**About this task:**
Each line below from the line with "Педрас-Неграс (455, 2195)" to the line with "TERMS OF USE NOTICE (97, 2443)" must be copied exactly, including those two, and no picture may appear in the copy.

----

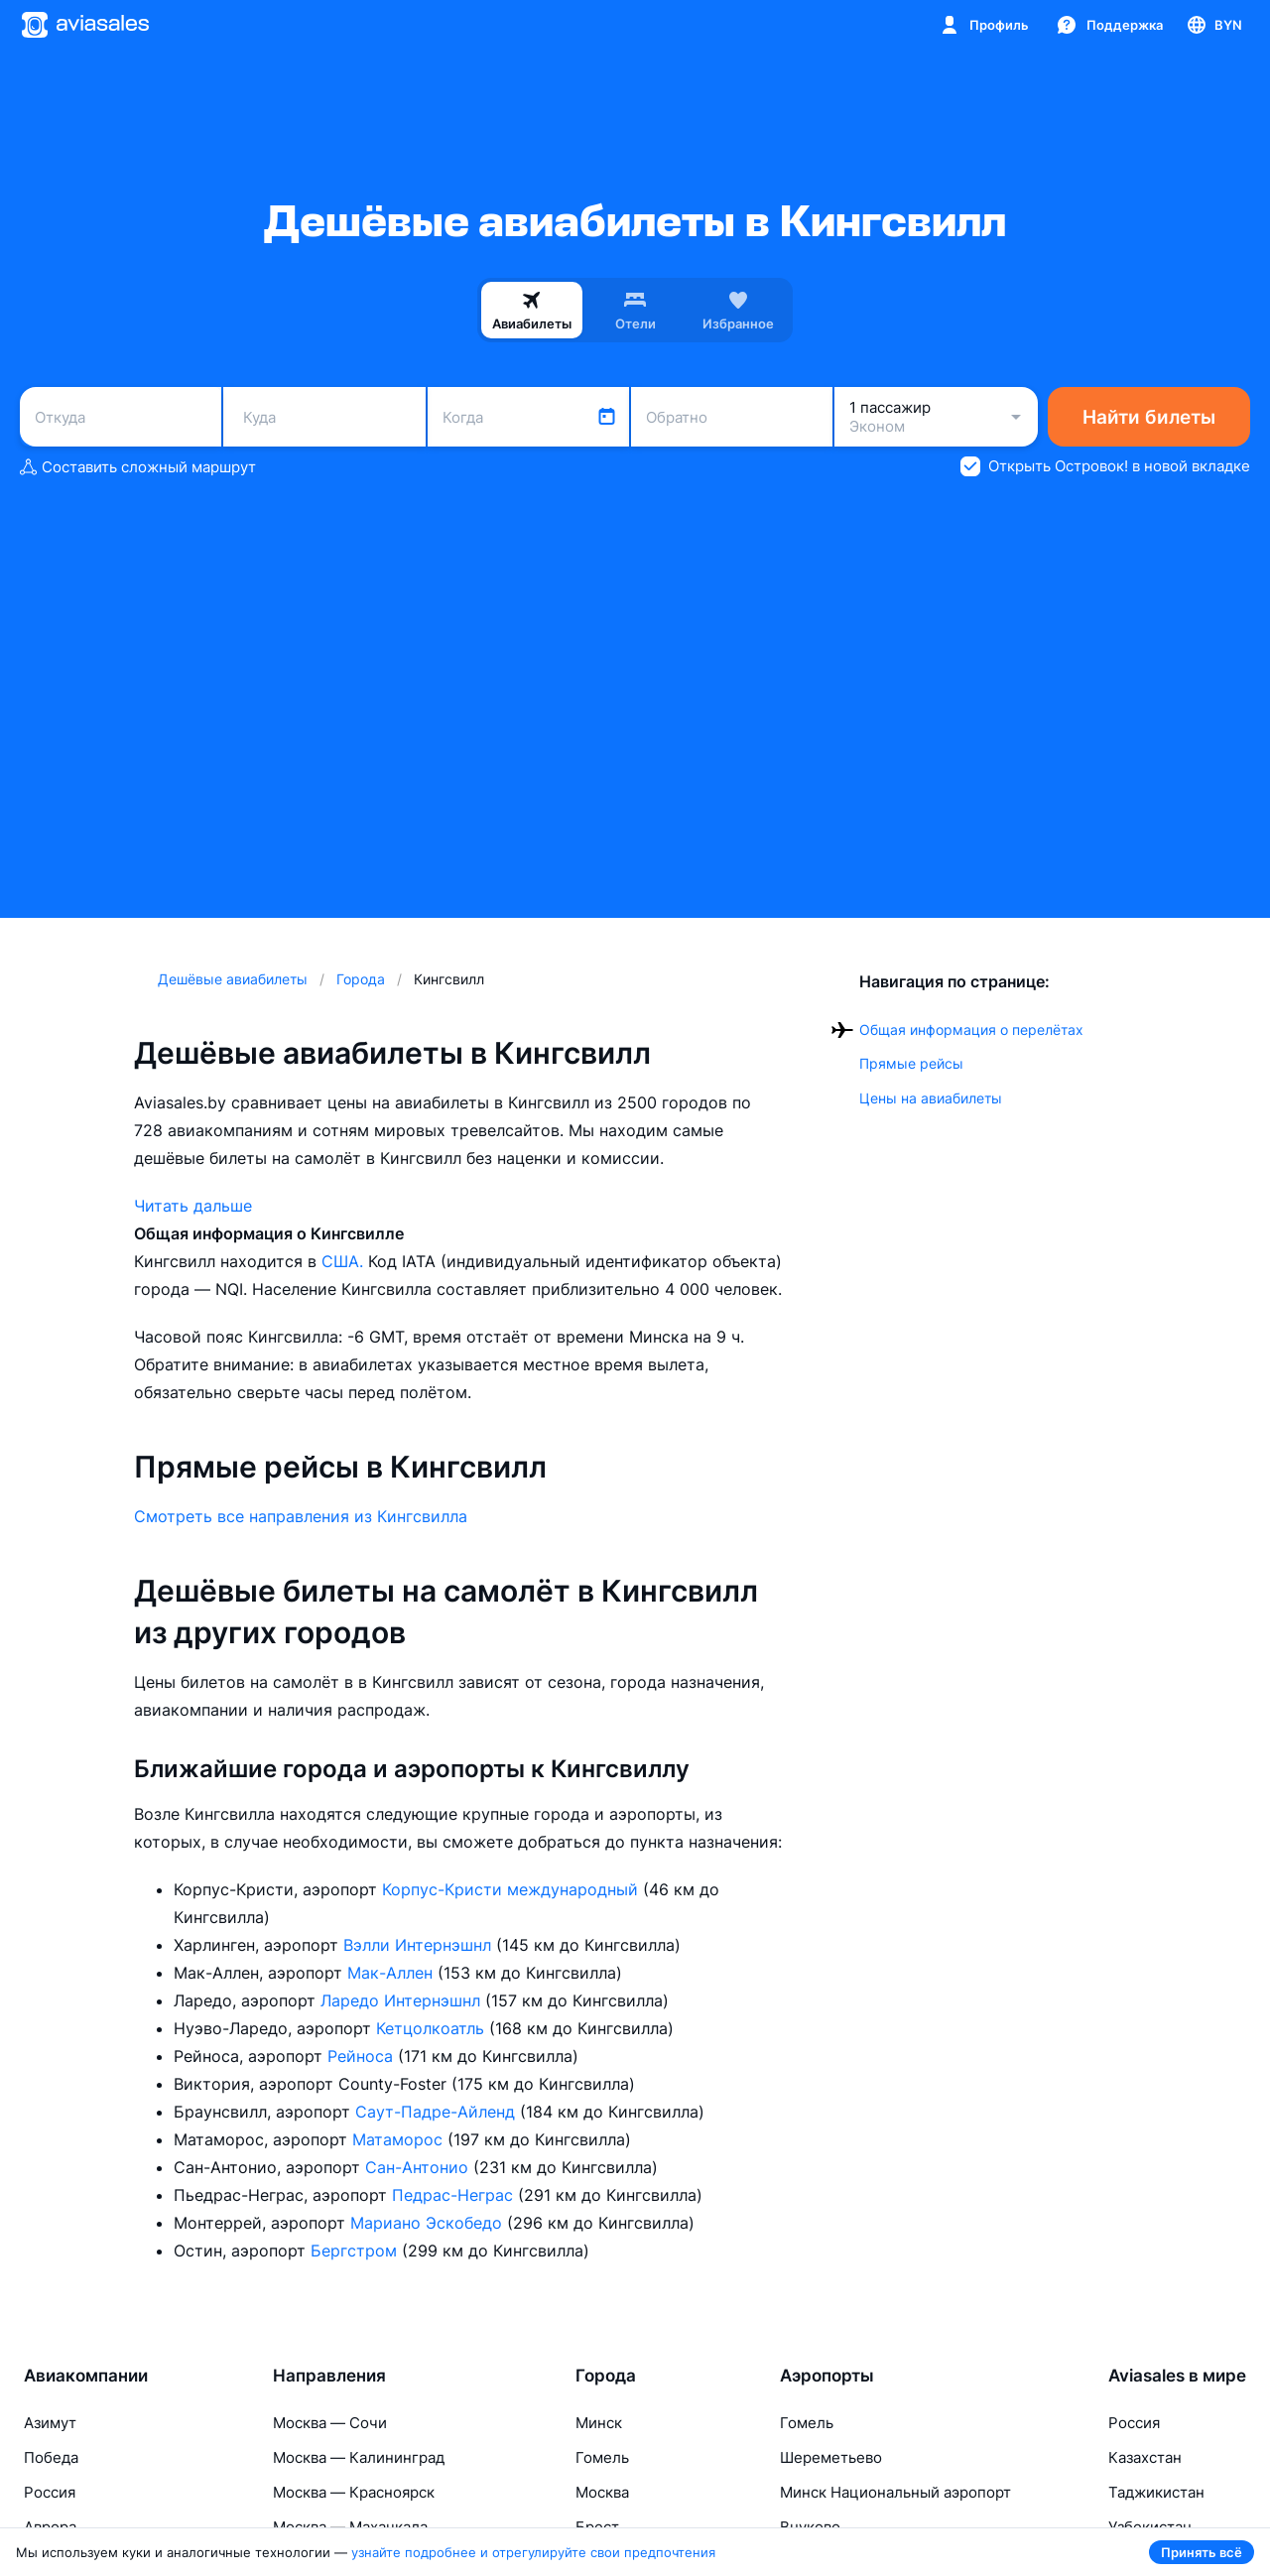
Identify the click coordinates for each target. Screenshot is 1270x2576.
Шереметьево (831, 2457)
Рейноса (362, 2056)
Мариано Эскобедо (428, 2223)
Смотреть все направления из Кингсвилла (300, 1516)
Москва (602, 2492)
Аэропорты (827, 2375)
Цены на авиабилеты (930, 1098)
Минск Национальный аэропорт (895, 2492)
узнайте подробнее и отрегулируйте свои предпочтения (533, 2552)
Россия (49, 2492)
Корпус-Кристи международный (512, 1889)
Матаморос (399, 2139)
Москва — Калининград (358, 2457)
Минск (598, 2422)
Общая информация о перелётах (971, 1029)
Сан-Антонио (419, 2167)
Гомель (602, 2457)
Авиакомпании (86, 2375)
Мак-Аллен (392, 1973)
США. (344, 1261)
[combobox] (120, 417)
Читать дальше (193, 1206)
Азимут (50, 2422)
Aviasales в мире (1177, 2375)
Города (605, 2375)
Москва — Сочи (330, 2422)
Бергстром (356, 2250)
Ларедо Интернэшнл (402, 2000)
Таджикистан (1156, 2492)
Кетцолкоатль (432, 2028)
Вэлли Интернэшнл (419, 1945)
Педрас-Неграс (455, 2195)
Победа (51, 2457)
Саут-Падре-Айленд (437, 2112)
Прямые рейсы (911, 1063)
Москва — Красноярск (354, 2492)
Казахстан (1145, 2457)
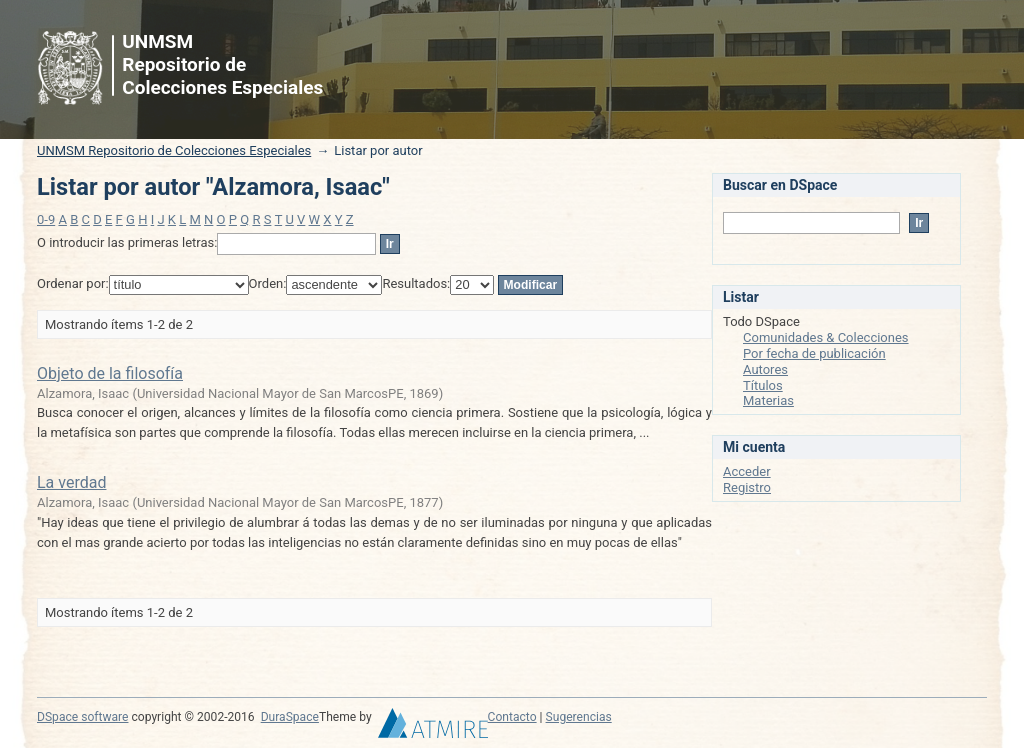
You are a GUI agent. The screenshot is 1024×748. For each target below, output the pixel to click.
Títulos (763, 385)
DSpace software (82, 717)
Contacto (512, 717)
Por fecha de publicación (814, 353)
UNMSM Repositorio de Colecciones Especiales (174, 150)
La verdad (71, 482)
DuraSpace (290, 717)
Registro (747, 487)
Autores (765, 369)
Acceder (747, 471)
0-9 (46, 219)
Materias (768, 400)
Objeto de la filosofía (110, 373)
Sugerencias (579, 717)
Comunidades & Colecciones (826, 337)
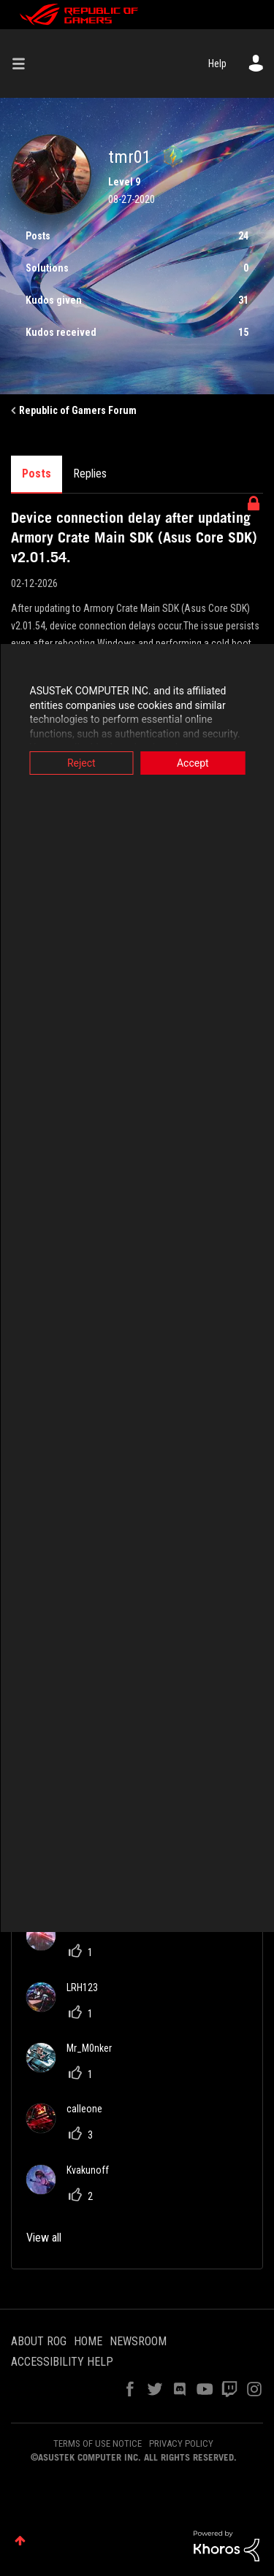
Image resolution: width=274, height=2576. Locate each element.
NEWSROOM (138, 2341)
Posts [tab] (36, 473)
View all (43, 2238)
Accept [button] (193, 763)
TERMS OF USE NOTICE (97, 2443)
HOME (88, 2341)
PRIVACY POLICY (181, 2443)
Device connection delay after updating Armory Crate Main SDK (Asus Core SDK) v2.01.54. (134, 537)
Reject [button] (81, 763)
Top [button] (20, 2540)
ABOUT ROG (38, 2341)
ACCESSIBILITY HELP (62, 2362)
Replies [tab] (90, 473)
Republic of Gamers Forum (78, 410)
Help (217, 63)
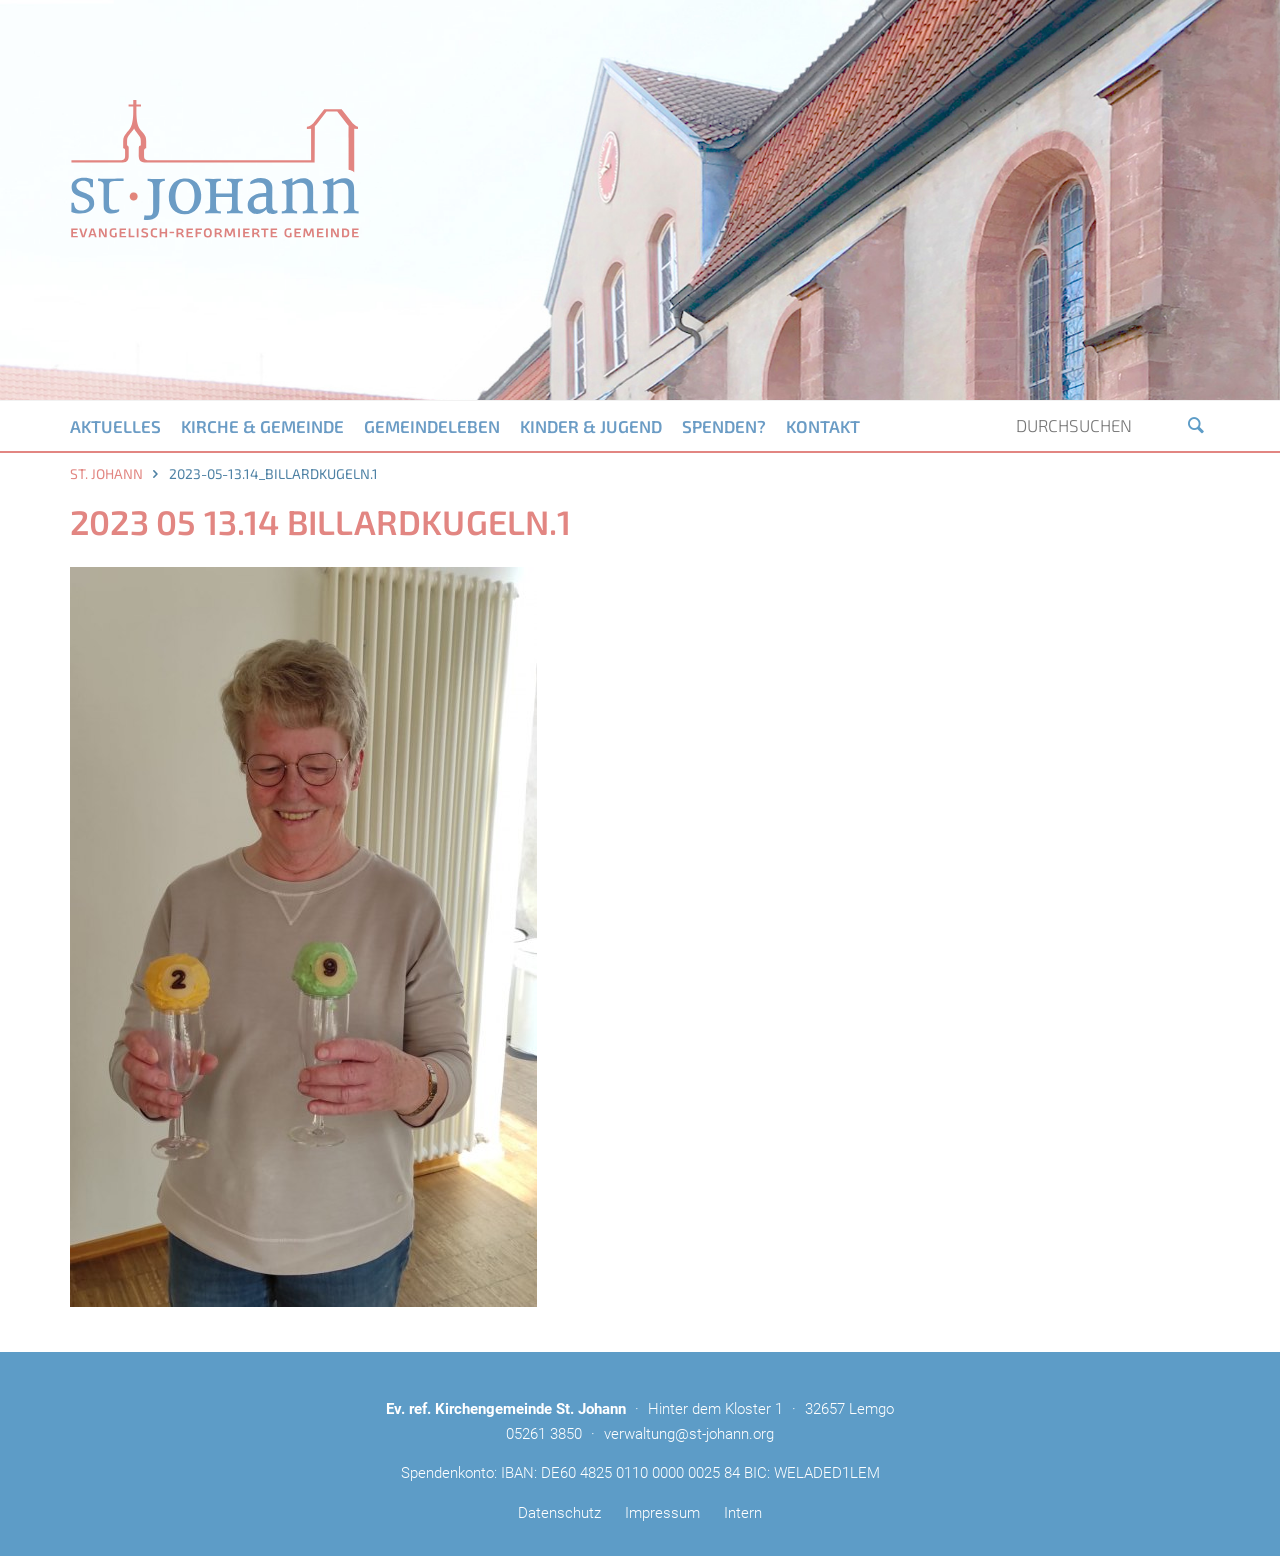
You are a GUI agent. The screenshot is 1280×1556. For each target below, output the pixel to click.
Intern (743, 1513)
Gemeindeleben (432, 426)
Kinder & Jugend (591, 426)
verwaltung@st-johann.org (689, 1434)
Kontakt (823, 426)
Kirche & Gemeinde (262, 426)
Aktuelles (115, 426)
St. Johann (106, 473)
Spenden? (724, 426)
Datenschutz (559, 1513)
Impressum (662, 1513)
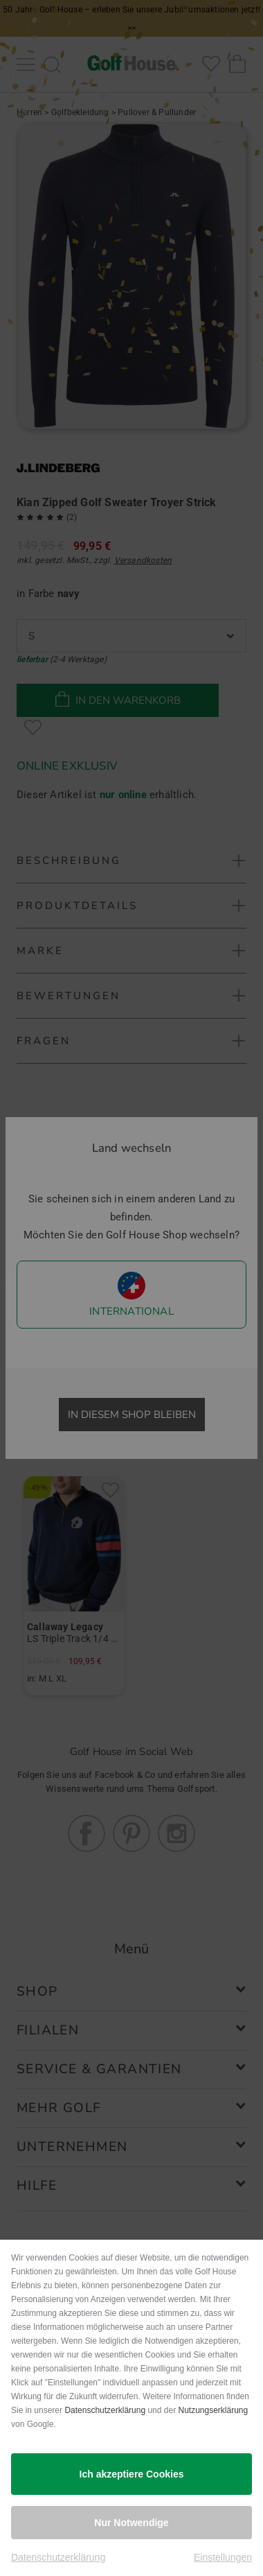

----

**Response box:**
Педрас-Неграс (455, 2195)
Победа (51, 2457)
Саут-Падре-Айленд (437, 2112)
Прямые рейсы (911, 1063)
Москва — Красноярск (354, 2492)
Казахстан (1145, 2457)
You are a GUI agent. The screenshot is 1024×748. For each target below, output the pixel to click.
Títulos (763, 385)
DSpace software (82, 717)
Contacto (512, 717)
Por fecha de publicación (814, 353)
UNMSM Repositorio de Colecciones Especiales (174, 150)
La verdad (71, 482)
DuraSpace (290, 717)
Registro (747, 487)
Autores (765, 369)
Acceder (747, 471)
0-9 (46, 219)
Materias (768, 400)
Objeto de la filosofía (110, 373)
Sugerencias (579, 717)
Comunidades & Colecciones (826, 337)
Image resolution: width=274, height=2576. Locate each element.
NEWSROOM (138, 2341)
Posts [tab] (36, 473)
View all (43, 2238)
Accept [button] (193, 763)
TERMS OF USE NOTICE (97, 2443)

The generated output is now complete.